[INFORMATION SHOWN — start]

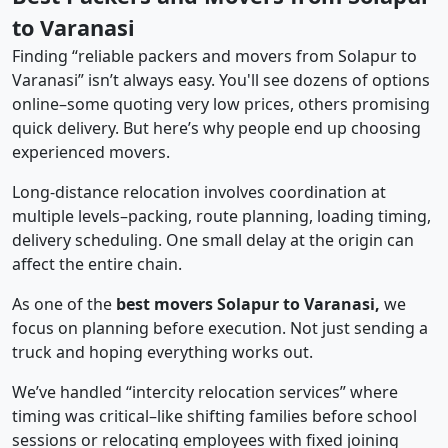
to Varanasi
Finding “reliable packers and movers from Solapur to
Varanasi” isn’t always easy. You'll see dozens of options
online–some quoting very low prices, others promising
quick delivery. But here’s why people end up choosing
experienced movers.
Long-distance relocation involves coordination at
multiple levels–packing, route planning, loading timing,
delivery scheduling. One small delay at the origin can
affect the entire chain.
As one of the
best movers Solapur to Varanasi,
we
focus on planning before execution. Not just sending a
truck and hoping everything works out.
We’ve handled “intercity relocation services” where
timing was critical–like shifting families before school
sessions or relocating employees with fixed joining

[INFORMATION SHOWN — finish]

- EXERCISE: Reproduce, with no other lines, the one containing "experienced movers." and all lines after it through the end of the data above.

- OUTPUT FOR THIS TASK:
experienced movers.
Long-distance relocation involves coordination at
multiple levels–packing, route planning, loading timing,
delivery scheduling. One small delay at the origin can
affect the entire chain.
As one of the
best movers Solapur to Varanasi,
we
focus on planning before execution. Not just sending a
truck and hoping everything works out.
We’ve handled “intercity relocation services” where
timing was critical–like shifting families before school
sessions or relocating employees with fixed joining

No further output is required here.